Logo

Ahli Dewan Pers Hadir Di Sidang Penganiayaan Jurnalis Bangkalan

Reporter:

Senin, 18 February 2019 12:35 UTC

Ahli Dewan Pers Hadir Di Sidang Penganiayaan Jurnalis Bangkalan

Saksi ahli dari Dewan Pers Herlambang Wiratraman di PN Bangkalan Senin 18 Februari 2019. Foto: Ist

JATIMNET.COM, Surabaya – Upaya pencarian keadilan atas kasus penganiayaan Ghinan Salman, mantan jurnalis Jawa Pos Radar Madura memasuki agenda pemeriksaan saksi di Pengadilan Negeri Bangkalan Senin 18 Februari 2019.

Jaksa Penuntut Umum menghadirkan mantan Ketua Aliansi Jurnalis Independen (AJI) Kota Surabaya Prasto Wardoyo dan Ahli Pers dari Dewan Pers, Herlambang Wiratraman.

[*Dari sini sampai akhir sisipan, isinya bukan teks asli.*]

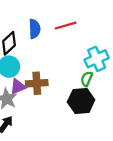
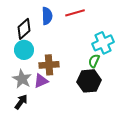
purple triangle: (18, 87) -> (41, 81), moved

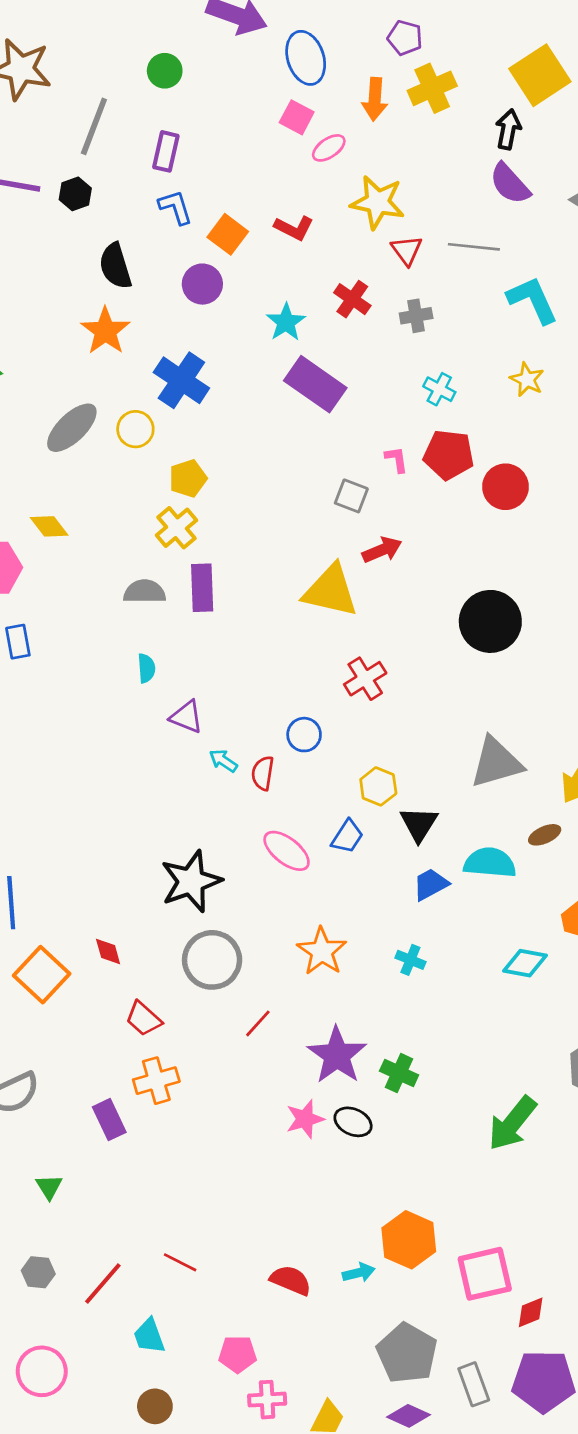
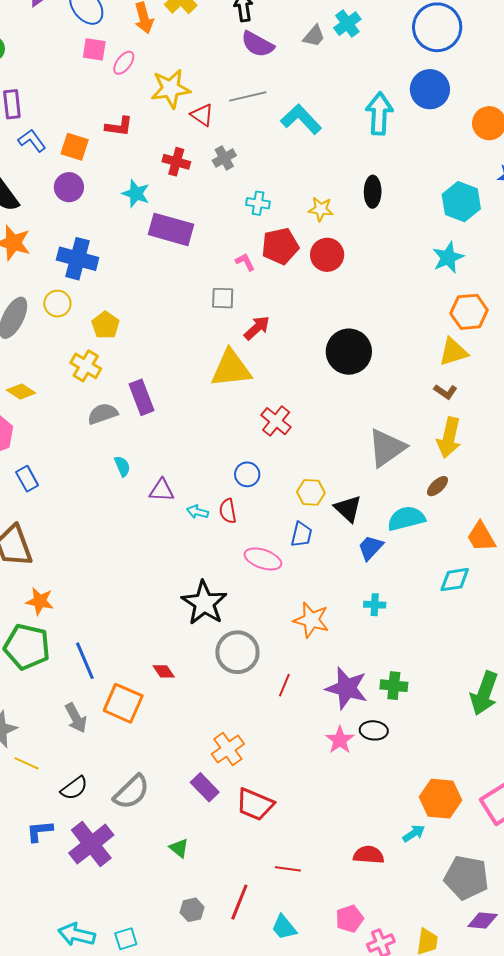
yellow star: (527, 380) -> (321, 209), moved
yellow cross: (176, 528) -> (86, 366), moved
red trapezoid: (144, 1019) -> (255, 804), moved, size x1.4

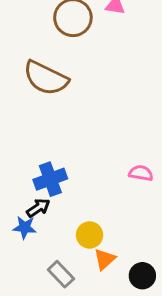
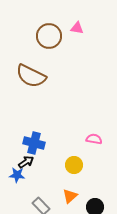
blue cross: (50, 179) -> (34, 143), turned 35
yellow circle: (90, 235) -> (74, 165), moved

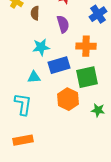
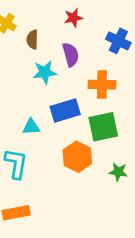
blue cross: (98, 14) -> (118, 41), turned -30
cyan star: (41, 47) -> (45, 72), moved

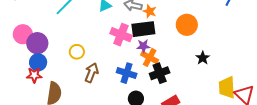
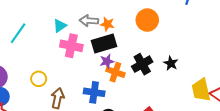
orange circle: (187, 25) -> (147, 20), moved
pink cross: (121, 35) -> (71, 46), moved
black cross: (160, 73) -> (142, 64), moved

Lewat siaran pers yang diterima Jatimnet.com Senin 18 Februari 2019, sejumlah pertanyaan dilemparkan Hakim Ketua Sri Hananta kepada saksi pertama, Prasto Wardoyo. Antara lain terkait keanggotaan Ghinan di AJI Surabaya ketika kasus terjadi, tindakan Ghinan memotret aparat sipil negara yang sedang bermain pingpong di jam kerja dalam lingkup kaidah dan etika jurnalistik.

BACA JUGA: Buruk Pemerintah Jurnalis Dipenjara

Dalam persidangan tersebut, Prasto juga menyanggah pernyataan hakim tentang kemungkinan kasus diselesaikan dengan cara damai. Menurut Prasto, kasus kekerasan terhadap jurnalis adalah bentuk ancaman riil kepada hak publik atas informasi. Ketika kasus kekerasan tidak diselesaikan dengan UU Pers, hal ini akan memicu kekerasan di daerah lain.

Sementara saksi ahli Herlambang Wiratraman meengaskan penganiayaan pada Ghinan adalah  penghambatan pada kerja-kerja jurnalis sehingga Ghinan tidak bisa menjalankan fungsinya.

Lulusan Universitas Leiden, Belanda itu menegaskan terdakwa melanggar Pasal 18 UU Nomor 40 Tahun 1999 tentang Pers, dalam unsur menghambat atau menghalangi kegiatan mencari, memperoleh, menyebarluaskan gagasan dan infomasi menjadi terhambat.

BACA JUGA: Jurnalis Filipina Dibebaskan, Penangkapannya Tuai Kecaman

“Konteksnya berbeda. Penghambatan itu terjadi dan unsur pidana persnya terpenuhi. Urusan berita pingpong atau kekerasan yang terbit di kemudian hari, itu hal lain. Yang jelas, Ghinan harus melakukan klarifikasi dan konfirmasi terkait informasi awal yang ia terima. Kalau itu dilakukan, kaidah jurnalistik sudah terpenuhi,” kata Herlambang menjawab pertanyaan hakim tentang letak penghambatan sementara berita tersebut tetap diterbitkan.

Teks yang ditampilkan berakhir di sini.